[Brief] Reproduce the data that follows in its entirety, character for character.

··········

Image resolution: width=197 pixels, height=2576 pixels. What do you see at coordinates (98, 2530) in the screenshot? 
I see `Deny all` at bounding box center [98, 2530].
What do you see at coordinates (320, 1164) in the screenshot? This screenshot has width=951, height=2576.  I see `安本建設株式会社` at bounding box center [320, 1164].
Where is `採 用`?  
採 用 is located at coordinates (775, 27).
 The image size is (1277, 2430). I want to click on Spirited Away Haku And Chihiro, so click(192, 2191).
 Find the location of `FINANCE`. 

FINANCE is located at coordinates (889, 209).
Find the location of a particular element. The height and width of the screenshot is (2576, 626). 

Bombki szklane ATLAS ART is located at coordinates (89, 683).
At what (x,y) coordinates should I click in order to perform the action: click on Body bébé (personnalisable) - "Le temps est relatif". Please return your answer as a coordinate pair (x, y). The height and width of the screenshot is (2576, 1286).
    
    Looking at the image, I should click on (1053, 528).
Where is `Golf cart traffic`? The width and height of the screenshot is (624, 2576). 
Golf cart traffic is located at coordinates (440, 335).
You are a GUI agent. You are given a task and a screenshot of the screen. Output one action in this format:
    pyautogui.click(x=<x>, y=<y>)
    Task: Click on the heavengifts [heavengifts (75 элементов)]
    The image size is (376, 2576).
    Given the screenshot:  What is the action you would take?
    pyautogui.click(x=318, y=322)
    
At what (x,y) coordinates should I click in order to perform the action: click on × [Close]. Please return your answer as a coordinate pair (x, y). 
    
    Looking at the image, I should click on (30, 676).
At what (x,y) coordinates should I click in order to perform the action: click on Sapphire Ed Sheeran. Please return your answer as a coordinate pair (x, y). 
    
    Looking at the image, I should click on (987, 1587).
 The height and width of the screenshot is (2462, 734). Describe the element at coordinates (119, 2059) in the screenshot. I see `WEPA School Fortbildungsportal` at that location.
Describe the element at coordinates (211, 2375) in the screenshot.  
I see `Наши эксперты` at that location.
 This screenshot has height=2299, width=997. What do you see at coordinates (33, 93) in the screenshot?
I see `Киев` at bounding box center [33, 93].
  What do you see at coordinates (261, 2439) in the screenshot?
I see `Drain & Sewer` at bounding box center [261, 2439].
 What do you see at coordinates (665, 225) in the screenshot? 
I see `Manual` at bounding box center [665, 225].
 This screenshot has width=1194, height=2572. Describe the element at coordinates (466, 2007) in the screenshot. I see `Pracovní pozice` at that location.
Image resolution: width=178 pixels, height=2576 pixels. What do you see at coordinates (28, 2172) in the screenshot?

··········

[Answer to the exercise]
Image resolution: width=197 pixels, height=2576 pixels. What do you see at coordinates (98, 2530) in the screenshot? 
I see `Deny all` at bounding box center [98, 2530].
What do you see at coordinates (320, 1164) in the screenshot? This screenshot has width=951, height=2576.  I see `安本建設株式会社` at bounding box center [320, 1164].
Where is `採 用`?  
採 用 is located at coordinates (775, 27).
 The image size is (1277, 2430). I want to click on Spirited Away Haku And Chihiro, so click(192, 2191).
 Find the location of `FINANCE`. 

FINANCE is located at coordinates (889, 209).
Find the location of a particular element. The height and width of the screenshot is (2576, 626). 

Bombki szklane ATLAS ART is located at coordinates (89, 683).
At what (x,y) coordinates should I click in order to perform the action: click on Body bébé (personnalisable) - "Le temps est relatif". Please return your answer as a coordinate pair (x, y). The height and width of the screenshot is (2576, 1286).
    
    Looking at the image, I should click on (1053, 528).
Where is `Golf cart traffic`? The width and height of the screenshot is (624, 2576). 
Golf cart traffic is located at coordinates (440, 335).
You are a GUI agent. You are given a task and a screenshot of the screen. Output one action in this format:
    pyautogui.click(x=<x>, y=<y>)
    Task: Click on the heavengifts [heavengifts (75 элементов)]
    The image size is (376, 2576).
    Given the screenshot:  What is the action you would take?
    pyautogui.click(x=318, y=322)
    
At what (x,y) coordinates should I click in order to perform the action: click on × [Close]. Please return your answer as a coordinate pair (x, y). 
    
    Looking at the image, I should click on (30, 676).
At what (x,y) coordinates should I click in order to perform the action: click on Sapphire Ed Sheeran. Please return your answer as a coordinate pair (x, y). 
    
    Looking at the image, I should click on (987, 1587).
 The height and width of the screenshot is (2462, 734). Describe the element at coordinates (119, 2059) in the screenshot. I see `WEPA School Fortbildungsportal` at that location.
Describe the element at coordinates (211, 2375) in the screenshot.  
I see `Наши эксперты` at that location.
 This screenshot has height=2299, width=997. What do you see at coordinates (33, 93) in the screenshot?
I see `Киев` at bounding box center [33, 93].
  What do you see at coordinates (261, 2439) in the screenshot?
I see `Drain & Sewer` at bounding box center [261, 2439].
 What do you see at coordinates (665, 225) in the screenshot? 
I see `Manual` at bounding box center [665, 225].
 This screenshot has width=1194, height=2572. Describe the element at coordinates (466, 2007) in the screenshot. I see `Pracovní pozice` at that location.
Image resolution: width=178 pixels, height=2576 pixels. What do you see at coordinates (28, 2172) in the screenshot?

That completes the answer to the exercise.